What is a good fre joke to make people laugh? Check out this list of funny stories that will for sure put a smile on everyones mouth.

The president of the US is threatening to send the military to suppress US citizens.

Looks like Americans are finally gonna get a taste of democracy and freedom.

Q : With Britain leaving EU soon, how much space will be freed up?


A: 1 GB

Remember, as a child, when air for your bike was free? Now it's $1.50! I asked the gas station attendant why.

He said "inflation"

When I was a kid, my parents would always say "Excuse my french" after a swear word...

...I'll never forget that first day at school when the teacher asked did we know any french.

Man, on a first date: How do you feel about s**...? Woman: I like it infrequently.

Man: I see. Is that one word or two?

What do you do with a drunken sailor? What do you do with a drunken sailor? What do you do with a drunken sailor early in the morning?

Don't let him drive that cargo freighter,
don't let him steer that cargo freighter,
don't let him near that cargo freighter,
early in the morning.

My girlfriend kept telling me to treat her like a princess.

So I made her marry an old guy she's never met to secure an alliance with the French.

I like my women like I like my slaves

Educated and free.

If Britain leaves the EU, how much space will be freed up?

1GB

I went into a pet shop and asked for twelve bees. The shopkeeper counted out thirteen and handed them over.

You've given me one too many.
That one is a freebie.

Andrew Tate arrested in Romania after a pizza box showed he was in the country. Police arrested him within 30 minutes

As any longer would mean they had to give him a free garlic bread.

Monopoly is fun but it has some really old stuff that isn't valid anymore.

There's free parking, a luxury tax and rich people can actually go to jail.

A sweater I bought was picking up static electricity. So, I returned it to the store.

They gave me another one free of charge.

Chess is banned under Islam

They hate that the queen moves freely.

I went to the pet shop and asked for 12 bees

The clerk counted out 13 bees and handed them over.
You've given me one too many I said.
That one is a freebie

My hot flight attendant asked how I like my coffee

Trying to sound cool, I told her I like my coffee like I like my women. And that's when she told me "That's cute honey, but the coffee's free. You don't have to pay for it here!"

My wife laughed when I said I still had the body of an 18 year old.

Until she checked the freezer.

Jane and Erica are talking in heaven

"How did you die?" Jane asks Erica.
She replies, "I froze to death."
"Oh, that's terrible!" says Jane.
"It wasn't too bad, after a while you start to get a sort of peaceful feeling, just before you black out. How did you die?"
"Well," she says, "I suspected my husband was cheating so one day I came home early to catch him, but he was just watching TV. So I turned the entire house upside-down looking for another girl, and in the end I got a massive heart attack from exhaustion."
"Too bad you didnt look in the freezer," said Erica, "Or we might both still be alive."

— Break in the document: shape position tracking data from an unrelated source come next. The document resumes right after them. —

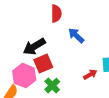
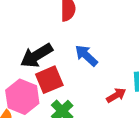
blue arrow: (76, 36) -> (86, 56), moved

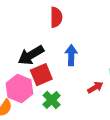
blue arrow: (86, 56) -> (71, 55), turned 48

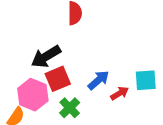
blue arrow: (71, 55) -> (98, 80), moved, turned 48

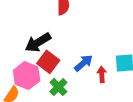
red square: (58, 79) -> (48, 62), turned -30
red arrow: (120, 93) -> (102, 74), turned -63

My teacher didn't believe me when I said I had 36 pets so I showed her a picture of my fish tank.

She freaked out when she saw how many dogs I could fit in there.

Trump looks out on the snow covered White House Lawn, and notices that someone has p**... Trump s**... in the fresh snow.

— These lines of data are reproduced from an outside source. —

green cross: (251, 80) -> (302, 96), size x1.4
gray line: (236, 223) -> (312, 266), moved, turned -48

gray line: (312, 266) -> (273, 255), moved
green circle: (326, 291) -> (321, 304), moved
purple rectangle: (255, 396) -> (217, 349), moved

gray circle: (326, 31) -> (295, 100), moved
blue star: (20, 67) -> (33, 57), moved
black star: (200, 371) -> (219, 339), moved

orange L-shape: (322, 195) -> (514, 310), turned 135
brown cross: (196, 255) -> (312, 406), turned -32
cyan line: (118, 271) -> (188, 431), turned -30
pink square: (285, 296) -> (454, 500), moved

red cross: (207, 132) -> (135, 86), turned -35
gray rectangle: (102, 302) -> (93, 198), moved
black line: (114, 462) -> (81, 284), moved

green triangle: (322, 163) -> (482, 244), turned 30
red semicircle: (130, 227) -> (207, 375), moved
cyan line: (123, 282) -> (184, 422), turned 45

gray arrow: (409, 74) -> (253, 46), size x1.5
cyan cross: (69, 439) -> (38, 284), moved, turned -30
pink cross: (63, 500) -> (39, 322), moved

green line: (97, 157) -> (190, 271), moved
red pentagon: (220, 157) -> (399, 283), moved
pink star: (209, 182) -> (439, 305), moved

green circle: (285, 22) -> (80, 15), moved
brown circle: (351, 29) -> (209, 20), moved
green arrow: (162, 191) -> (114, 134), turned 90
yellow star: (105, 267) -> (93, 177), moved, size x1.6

Furious, he demands the Secret Service investigate. A few days later, the head of the SS says Mr President, I've got good news and bad news. The good news is we've done a dna test on the u**..., and found the culprit. It turns out it's Mike Pence's. That traitor , shouts Trump. I'll have him hanged! Now, what did you say was the bad news? Well , says the SS chief, turns out it's Melania's handwriting .

The troubles of foreigners in Canada

A patron in a Montreal restaurant turned on a tap in the washroom and got scalded.
"This is an outrage," he complained. "The faucet marked 'C' gave me boiling water."
"But, Monsieur, 'C' stands for chaud – French for hot. You should know that if you live in Montreal."
"Wait a minute," roared the patron. "The other tap is also marked 'C'."
"Of course," said the manager. "It stands for cold. After all, Montreal is a bilingual city."
**

Why do french tanks have rear view mirrors?